» **Exercise objective**
Starting at the line below holding "قسم الامراض الوراثية" and stopping at the line holding "قسم زراعة الكلى", print every line exactly, both ends included, and leave the rest out.

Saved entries
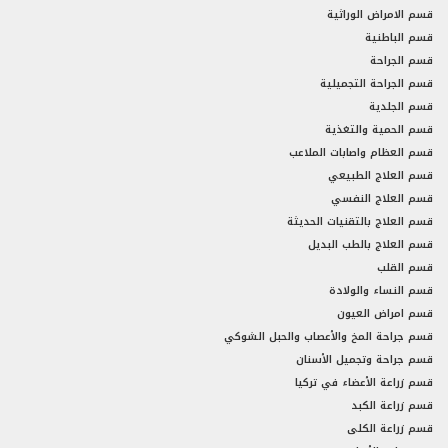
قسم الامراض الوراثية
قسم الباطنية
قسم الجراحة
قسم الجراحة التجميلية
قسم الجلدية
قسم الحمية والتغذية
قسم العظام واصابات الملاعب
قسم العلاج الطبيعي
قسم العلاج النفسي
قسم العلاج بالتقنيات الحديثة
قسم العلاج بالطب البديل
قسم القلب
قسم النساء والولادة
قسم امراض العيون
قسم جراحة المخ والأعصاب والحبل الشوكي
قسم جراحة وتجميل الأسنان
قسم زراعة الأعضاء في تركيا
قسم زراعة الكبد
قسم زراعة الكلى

==

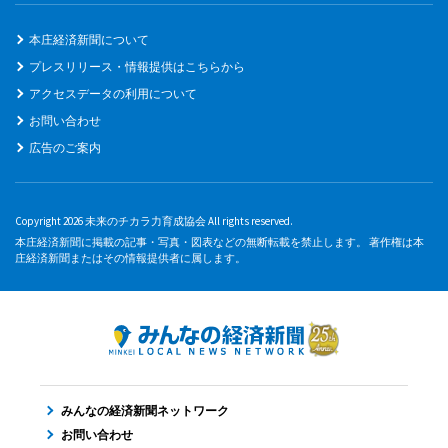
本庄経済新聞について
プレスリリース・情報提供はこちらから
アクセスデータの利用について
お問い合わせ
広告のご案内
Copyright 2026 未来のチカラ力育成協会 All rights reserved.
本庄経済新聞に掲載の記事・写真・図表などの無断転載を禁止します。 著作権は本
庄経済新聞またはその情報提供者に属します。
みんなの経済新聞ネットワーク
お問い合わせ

» **Exercise result**
قسم الامراض الوراثية
قسم الباطنية
قسم الجراحة
قسم الجراحة التجميلية
قسم الجلدية
قسم الحمية والتغذية
قسم العظام واصابات الملاعب
قسم العلاج الطبيعي
قسم العلاج النفسي
قسم العلاج بالتقنيات الحديثة
قسم العلاج بالطب البديل
قسم القلب
قسم النساء والولادة
قسم امراض العيون
قسم جراحة المخ والأعصاب والحبل الشوكي
قسم جراحة وتجميل الأسنان
قسم زراعة الأعضاء في تركيا
قسم زراعة الكبد
قسم زراعة الكلى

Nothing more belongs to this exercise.